---- SOURCE MATERIAL

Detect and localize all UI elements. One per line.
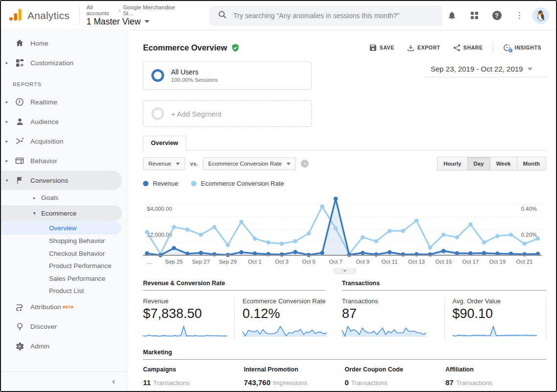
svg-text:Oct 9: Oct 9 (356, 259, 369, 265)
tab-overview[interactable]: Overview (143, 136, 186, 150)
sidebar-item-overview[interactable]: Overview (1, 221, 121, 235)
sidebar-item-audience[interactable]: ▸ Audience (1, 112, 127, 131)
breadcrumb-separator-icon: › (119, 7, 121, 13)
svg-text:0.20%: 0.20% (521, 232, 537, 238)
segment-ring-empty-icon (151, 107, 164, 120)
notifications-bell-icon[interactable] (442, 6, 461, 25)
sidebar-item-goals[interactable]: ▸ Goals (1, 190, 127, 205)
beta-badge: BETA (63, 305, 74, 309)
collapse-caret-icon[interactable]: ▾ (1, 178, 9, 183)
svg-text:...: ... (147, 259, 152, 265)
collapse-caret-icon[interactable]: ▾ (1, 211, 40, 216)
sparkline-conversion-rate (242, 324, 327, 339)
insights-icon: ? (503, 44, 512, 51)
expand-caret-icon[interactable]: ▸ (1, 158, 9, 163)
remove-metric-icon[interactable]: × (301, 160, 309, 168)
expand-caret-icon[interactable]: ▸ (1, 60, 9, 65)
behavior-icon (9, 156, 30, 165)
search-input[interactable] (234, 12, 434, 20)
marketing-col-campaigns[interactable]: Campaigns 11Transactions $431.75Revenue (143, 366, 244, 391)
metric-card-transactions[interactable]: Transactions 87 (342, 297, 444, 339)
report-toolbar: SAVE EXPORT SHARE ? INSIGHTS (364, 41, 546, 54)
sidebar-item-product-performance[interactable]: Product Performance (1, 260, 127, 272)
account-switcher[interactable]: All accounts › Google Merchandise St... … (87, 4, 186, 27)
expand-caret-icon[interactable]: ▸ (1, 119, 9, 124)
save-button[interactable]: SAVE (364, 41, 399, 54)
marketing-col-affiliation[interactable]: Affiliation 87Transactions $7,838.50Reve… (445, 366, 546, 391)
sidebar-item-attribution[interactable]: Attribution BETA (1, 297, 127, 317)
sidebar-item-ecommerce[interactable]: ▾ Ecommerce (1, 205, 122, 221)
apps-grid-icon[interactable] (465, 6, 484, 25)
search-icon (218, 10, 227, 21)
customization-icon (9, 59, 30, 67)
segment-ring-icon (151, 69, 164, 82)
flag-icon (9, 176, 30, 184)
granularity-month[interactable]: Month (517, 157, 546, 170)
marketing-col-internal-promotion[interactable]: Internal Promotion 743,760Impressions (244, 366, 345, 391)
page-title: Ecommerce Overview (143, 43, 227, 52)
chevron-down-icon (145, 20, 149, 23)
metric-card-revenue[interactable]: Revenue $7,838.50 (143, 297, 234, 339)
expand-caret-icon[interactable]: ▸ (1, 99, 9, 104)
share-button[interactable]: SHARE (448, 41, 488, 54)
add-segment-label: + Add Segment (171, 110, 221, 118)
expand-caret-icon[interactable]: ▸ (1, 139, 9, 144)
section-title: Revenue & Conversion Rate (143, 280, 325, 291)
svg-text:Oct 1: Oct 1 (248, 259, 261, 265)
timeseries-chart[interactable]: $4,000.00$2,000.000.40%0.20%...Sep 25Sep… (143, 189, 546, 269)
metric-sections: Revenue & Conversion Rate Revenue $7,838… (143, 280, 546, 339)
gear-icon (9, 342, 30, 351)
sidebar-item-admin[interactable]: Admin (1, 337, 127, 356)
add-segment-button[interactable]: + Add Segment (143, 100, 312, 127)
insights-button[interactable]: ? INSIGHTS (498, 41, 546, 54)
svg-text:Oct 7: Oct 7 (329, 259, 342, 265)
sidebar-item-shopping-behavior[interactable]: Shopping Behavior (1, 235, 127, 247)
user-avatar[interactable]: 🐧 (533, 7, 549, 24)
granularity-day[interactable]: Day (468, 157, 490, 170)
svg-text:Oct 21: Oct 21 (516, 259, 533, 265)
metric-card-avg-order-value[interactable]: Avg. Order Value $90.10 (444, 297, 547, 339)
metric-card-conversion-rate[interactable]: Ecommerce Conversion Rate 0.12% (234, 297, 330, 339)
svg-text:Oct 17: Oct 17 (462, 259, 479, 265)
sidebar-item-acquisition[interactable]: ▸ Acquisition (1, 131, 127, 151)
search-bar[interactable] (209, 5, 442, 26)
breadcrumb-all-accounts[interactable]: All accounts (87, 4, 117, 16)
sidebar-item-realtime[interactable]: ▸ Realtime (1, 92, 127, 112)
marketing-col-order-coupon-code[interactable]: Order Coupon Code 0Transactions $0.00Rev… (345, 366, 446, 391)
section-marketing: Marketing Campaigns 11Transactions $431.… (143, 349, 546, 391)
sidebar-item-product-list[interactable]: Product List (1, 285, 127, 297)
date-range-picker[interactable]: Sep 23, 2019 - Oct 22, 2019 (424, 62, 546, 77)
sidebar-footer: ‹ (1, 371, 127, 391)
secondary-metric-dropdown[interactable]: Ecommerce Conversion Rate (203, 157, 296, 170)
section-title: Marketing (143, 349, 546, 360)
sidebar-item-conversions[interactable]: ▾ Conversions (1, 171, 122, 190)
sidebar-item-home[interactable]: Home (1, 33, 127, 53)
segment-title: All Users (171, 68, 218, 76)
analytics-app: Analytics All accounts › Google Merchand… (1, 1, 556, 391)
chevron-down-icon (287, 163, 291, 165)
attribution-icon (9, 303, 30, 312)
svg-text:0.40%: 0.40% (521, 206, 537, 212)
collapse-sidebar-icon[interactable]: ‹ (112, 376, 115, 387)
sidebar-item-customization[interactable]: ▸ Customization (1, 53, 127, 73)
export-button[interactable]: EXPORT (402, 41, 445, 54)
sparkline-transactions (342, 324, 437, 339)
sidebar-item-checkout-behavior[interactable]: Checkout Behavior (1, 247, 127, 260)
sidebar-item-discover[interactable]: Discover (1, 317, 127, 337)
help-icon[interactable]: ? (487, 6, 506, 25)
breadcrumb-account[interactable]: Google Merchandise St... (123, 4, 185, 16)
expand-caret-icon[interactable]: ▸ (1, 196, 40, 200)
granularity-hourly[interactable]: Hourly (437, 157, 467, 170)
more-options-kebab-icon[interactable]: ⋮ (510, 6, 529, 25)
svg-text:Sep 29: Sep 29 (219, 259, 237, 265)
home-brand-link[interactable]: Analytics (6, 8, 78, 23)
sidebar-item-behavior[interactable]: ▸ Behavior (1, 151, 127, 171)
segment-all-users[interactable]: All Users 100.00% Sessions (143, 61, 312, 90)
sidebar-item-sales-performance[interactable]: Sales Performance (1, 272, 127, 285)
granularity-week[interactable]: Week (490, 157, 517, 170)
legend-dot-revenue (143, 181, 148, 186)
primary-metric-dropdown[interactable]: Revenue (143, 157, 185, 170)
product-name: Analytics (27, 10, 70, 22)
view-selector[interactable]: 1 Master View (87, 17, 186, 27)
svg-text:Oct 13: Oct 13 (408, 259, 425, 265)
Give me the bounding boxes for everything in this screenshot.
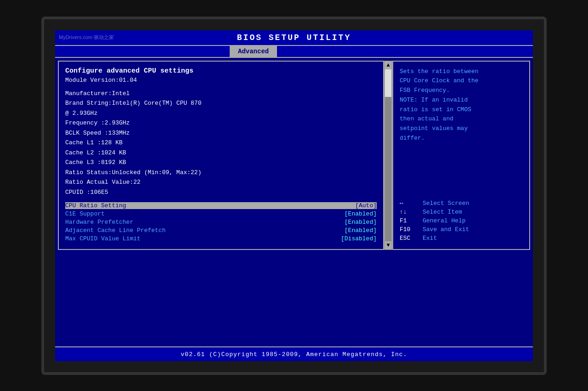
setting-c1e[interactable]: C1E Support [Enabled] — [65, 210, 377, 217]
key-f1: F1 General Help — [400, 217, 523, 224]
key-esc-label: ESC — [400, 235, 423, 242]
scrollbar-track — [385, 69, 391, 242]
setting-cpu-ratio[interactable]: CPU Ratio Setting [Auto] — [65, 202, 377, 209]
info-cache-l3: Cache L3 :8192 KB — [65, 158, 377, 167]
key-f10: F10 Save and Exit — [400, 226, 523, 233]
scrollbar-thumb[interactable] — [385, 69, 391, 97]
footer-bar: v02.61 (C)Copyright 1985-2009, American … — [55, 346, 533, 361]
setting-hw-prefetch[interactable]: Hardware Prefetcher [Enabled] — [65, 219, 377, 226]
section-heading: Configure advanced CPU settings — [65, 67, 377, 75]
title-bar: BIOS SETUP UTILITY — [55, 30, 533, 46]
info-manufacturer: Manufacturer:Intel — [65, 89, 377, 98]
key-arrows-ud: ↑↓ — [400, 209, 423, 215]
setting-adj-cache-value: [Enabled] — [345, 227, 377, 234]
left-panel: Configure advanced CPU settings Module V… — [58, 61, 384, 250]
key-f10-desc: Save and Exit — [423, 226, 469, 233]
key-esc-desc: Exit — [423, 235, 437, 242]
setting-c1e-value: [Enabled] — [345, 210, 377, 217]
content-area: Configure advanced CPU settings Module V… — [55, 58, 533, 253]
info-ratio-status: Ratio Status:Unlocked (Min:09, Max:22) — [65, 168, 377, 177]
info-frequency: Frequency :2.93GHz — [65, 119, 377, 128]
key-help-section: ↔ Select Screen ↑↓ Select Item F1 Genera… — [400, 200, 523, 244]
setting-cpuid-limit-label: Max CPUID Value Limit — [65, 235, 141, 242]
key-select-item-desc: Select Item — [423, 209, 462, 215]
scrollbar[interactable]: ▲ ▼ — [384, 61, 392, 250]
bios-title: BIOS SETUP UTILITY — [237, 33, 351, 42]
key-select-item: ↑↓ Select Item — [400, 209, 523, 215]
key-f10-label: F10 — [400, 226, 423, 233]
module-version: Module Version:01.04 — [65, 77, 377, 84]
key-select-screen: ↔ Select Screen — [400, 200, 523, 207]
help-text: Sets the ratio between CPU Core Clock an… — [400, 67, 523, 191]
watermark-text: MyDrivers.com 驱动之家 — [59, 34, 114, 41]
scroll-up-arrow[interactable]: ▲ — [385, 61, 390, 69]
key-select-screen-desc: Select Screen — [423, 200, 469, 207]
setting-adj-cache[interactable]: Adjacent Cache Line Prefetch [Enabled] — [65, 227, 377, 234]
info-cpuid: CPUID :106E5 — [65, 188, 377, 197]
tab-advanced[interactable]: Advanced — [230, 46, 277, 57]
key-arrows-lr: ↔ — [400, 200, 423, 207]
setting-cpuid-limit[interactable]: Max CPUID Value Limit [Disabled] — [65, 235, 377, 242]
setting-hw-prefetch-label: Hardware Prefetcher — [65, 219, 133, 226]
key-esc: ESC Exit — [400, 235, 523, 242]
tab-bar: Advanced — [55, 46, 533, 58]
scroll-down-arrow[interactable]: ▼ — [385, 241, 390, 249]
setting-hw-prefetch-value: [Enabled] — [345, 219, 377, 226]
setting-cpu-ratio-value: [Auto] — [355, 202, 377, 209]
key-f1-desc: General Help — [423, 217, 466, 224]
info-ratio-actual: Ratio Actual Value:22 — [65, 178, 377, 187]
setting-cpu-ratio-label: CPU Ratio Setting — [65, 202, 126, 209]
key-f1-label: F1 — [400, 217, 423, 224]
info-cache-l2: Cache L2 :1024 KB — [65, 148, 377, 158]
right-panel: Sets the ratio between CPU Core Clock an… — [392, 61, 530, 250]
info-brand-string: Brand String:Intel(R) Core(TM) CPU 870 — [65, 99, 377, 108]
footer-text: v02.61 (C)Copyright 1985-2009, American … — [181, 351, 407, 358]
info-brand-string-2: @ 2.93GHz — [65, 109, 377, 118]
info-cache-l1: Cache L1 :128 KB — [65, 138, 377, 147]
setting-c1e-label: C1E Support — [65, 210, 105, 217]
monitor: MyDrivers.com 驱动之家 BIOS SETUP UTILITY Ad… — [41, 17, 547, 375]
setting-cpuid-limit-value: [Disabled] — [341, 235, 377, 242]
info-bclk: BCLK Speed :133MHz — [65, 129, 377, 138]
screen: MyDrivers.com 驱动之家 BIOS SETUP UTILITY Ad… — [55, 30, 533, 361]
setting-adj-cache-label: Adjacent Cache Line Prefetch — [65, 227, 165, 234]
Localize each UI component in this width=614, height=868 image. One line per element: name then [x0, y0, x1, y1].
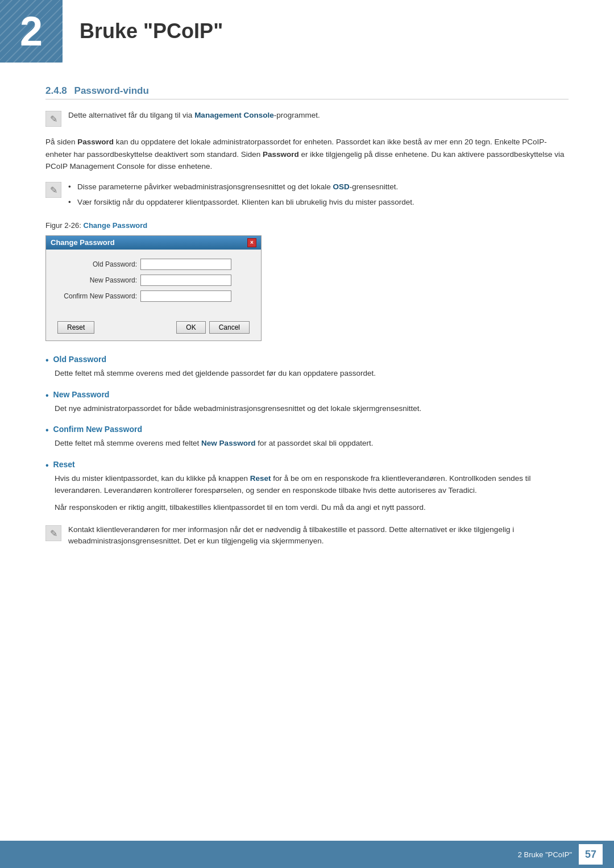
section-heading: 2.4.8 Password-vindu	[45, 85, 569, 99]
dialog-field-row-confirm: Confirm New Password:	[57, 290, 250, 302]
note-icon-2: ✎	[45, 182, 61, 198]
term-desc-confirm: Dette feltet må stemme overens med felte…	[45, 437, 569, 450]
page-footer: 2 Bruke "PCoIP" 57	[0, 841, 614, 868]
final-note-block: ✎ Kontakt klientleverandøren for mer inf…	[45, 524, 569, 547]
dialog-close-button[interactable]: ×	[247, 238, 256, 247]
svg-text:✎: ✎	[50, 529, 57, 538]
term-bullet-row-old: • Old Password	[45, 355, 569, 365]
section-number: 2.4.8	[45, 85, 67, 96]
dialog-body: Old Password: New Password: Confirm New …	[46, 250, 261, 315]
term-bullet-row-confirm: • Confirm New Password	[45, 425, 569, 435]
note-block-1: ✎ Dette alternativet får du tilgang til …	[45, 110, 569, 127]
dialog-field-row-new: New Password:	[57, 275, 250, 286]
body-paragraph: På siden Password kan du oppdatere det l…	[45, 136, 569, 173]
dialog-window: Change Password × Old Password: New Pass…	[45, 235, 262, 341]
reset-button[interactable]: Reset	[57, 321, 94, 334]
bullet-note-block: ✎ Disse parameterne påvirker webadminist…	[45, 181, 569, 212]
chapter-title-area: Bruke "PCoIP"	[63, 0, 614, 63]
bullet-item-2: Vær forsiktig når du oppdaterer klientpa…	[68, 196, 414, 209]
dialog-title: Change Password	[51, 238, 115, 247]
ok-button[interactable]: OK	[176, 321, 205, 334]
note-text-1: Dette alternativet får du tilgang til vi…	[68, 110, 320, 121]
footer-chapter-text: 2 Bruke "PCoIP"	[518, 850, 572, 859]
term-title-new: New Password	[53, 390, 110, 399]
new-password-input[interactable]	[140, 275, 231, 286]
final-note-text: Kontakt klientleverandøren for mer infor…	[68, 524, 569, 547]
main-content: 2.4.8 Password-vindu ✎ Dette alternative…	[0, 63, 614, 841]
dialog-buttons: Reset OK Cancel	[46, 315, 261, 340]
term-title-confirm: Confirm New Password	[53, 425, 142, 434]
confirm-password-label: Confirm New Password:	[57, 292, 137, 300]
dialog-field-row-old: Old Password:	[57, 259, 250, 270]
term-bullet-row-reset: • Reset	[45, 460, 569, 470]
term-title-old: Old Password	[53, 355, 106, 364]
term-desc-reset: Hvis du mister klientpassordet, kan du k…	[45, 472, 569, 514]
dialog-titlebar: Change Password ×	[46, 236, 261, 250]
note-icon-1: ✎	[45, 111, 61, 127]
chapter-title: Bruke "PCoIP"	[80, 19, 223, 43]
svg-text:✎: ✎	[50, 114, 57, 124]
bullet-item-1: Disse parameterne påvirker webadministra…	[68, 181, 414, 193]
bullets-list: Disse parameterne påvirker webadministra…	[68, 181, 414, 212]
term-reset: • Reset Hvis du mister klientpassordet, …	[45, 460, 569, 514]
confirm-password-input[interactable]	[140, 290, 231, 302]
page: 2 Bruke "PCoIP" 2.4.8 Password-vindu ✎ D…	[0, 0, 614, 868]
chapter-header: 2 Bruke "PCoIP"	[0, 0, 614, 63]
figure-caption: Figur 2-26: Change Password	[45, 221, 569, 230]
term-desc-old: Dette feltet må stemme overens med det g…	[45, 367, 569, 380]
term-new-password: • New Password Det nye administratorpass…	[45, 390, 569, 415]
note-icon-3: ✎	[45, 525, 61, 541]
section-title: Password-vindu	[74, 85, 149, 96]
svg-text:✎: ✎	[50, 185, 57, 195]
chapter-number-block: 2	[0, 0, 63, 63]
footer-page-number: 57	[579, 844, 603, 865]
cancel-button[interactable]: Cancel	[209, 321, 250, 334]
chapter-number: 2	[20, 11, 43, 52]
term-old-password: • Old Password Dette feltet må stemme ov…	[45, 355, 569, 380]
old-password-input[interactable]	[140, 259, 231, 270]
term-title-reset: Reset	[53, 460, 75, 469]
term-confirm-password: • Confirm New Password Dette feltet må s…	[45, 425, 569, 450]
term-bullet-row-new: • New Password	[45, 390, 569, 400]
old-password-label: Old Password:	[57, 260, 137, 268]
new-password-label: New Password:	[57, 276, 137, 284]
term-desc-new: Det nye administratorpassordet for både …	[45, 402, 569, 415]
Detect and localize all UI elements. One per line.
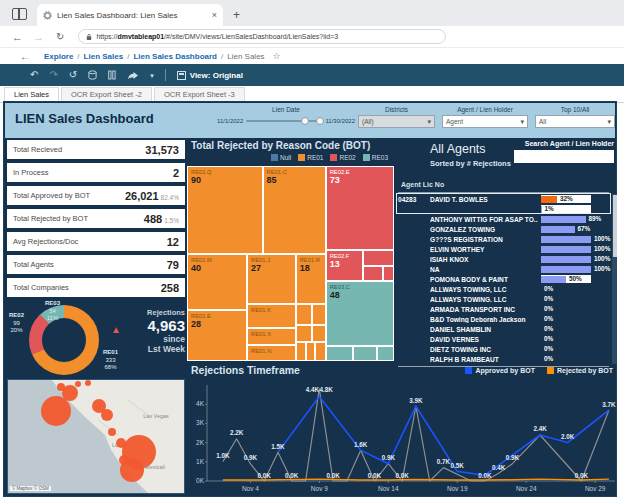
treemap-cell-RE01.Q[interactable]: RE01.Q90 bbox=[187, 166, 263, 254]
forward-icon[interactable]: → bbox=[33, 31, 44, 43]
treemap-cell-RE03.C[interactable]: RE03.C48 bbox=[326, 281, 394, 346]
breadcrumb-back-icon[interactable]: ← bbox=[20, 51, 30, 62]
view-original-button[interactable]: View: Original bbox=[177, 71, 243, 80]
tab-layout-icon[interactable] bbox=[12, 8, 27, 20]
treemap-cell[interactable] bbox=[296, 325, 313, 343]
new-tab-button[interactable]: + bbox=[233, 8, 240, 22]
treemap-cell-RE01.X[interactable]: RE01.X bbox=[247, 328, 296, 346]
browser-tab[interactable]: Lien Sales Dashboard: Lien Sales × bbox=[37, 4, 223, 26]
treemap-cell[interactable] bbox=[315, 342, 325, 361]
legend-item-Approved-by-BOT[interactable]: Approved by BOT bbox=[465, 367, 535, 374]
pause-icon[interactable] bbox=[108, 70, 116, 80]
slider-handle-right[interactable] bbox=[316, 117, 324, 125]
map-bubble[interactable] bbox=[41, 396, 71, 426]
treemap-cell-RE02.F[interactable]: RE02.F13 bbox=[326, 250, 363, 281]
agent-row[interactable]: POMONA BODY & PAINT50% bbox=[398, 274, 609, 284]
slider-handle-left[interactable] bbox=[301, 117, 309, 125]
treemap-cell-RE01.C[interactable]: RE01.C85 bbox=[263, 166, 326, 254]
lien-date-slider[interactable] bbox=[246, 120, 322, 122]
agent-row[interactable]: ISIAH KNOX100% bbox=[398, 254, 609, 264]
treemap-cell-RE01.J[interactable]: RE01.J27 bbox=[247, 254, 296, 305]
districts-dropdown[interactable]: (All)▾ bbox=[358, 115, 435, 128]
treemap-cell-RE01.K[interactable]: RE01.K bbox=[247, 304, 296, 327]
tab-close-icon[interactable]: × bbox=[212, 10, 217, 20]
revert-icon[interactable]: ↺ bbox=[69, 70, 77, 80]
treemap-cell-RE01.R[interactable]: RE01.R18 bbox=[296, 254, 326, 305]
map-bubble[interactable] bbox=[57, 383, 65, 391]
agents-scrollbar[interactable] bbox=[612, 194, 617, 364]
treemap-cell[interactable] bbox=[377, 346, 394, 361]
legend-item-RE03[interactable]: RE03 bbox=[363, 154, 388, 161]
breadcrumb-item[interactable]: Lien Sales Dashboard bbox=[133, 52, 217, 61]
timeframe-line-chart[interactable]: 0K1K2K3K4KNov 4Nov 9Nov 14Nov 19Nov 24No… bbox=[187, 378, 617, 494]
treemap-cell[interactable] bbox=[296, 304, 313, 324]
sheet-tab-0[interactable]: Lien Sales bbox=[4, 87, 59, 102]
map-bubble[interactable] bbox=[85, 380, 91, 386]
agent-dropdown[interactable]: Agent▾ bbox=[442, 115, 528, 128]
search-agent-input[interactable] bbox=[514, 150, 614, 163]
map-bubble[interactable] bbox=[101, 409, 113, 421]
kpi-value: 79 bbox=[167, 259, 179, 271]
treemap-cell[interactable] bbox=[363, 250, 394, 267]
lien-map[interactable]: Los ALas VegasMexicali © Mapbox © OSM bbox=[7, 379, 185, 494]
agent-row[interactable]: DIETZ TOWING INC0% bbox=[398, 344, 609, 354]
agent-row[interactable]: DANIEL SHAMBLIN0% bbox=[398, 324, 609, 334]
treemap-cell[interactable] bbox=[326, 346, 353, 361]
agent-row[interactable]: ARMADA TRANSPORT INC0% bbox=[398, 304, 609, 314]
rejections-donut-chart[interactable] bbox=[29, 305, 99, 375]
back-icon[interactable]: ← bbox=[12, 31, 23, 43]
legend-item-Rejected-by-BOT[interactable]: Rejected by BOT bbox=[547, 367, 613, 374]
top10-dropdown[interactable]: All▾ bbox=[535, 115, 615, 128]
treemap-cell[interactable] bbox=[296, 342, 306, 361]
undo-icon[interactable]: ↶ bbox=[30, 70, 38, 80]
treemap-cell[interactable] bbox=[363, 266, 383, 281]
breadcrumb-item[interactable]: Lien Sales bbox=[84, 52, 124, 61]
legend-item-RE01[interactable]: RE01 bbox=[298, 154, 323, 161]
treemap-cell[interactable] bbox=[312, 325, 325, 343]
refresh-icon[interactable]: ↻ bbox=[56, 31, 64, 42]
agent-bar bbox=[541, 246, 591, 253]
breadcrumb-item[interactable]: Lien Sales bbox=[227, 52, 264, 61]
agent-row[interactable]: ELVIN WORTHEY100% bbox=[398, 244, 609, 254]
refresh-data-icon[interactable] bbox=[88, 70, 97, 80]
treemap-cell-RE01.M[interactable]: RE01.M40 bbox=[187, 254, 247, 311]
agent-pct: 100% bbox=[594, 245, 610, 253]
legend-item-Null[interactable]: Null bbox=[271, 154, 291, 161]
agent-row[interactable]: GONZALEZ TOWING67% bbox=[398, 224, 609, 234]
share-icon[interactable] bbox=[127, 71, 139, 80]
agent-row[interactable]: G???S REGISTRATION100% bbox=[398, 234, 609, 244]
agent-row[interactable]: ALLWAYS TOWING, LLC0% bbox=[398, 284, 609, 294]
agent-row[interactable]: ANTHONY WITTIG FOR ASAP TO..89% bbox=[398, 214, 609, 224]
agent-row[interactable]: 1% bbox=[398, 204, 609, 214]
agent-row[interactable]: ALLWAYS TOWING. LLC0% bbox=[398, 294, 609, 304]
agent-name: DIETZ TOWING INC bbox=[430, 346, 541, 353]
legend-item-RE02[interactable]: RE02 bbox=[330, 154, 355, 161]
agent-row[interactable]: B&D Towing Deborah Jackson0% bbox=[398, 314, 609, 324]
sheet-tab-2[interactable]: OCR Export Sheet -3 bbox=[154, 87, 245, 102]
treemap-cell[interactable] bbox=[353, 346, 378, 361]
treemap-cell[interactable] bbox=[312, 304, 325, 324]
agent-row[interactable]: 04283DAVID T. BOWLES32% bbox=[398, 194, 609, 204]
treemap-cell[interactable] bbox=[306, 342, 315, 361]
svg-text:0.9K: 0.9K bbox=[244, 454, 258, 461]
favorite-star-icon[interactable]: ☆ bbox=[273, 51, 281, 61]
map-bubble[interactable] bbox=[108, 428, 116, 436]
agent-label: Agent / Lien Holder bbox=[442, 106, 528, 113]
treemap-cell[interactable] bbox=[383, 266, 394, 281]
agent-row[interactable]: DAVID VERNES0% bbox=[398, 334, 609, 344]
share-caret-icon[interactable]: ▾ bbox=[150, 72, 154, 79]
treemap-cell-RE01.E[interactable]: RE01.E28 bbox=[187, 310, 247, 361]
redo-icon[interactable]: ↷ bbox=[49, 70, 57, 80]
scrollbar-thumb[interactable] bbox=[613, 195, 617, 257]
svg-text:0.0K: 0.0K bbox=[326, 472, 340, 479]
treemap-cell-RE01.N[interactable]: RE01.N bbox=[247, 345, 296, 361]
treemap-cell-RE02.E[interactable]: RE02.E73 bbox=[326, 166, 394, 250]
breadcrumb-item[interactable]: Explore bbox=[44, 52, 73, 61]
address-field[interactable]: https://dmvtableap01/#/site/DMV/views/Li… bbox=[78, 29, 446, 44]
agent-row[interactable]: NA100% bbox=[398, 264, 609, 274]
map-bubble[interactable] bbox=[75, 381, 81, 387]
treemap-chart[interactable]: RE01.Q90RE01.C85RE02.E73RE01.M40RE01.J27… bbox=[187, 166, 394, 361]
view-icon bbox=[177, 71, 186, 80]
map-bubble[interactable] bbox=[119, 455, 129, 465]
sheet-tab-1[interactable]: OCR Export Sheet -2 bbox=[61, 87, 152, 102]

--------

### AIM OF THE TASK
Look through the entries above. Copy each line in which the string "feltet" occurs.

### YOUR SOLUTION
term-desc-confirm: Dette feltet må stemme overens med felte…	[45, 437, 569, 450]
term-desc-old: Dette feltet må stemme overens med det g…	[45, 367, 569, 380]
term-old-password: • Old Password Dette feltet må stemme ov…	[45, 355, 569, 380]
term-confirm-password: • Confirm New Password Dette feltet må s…	[45, 425, 569, 450]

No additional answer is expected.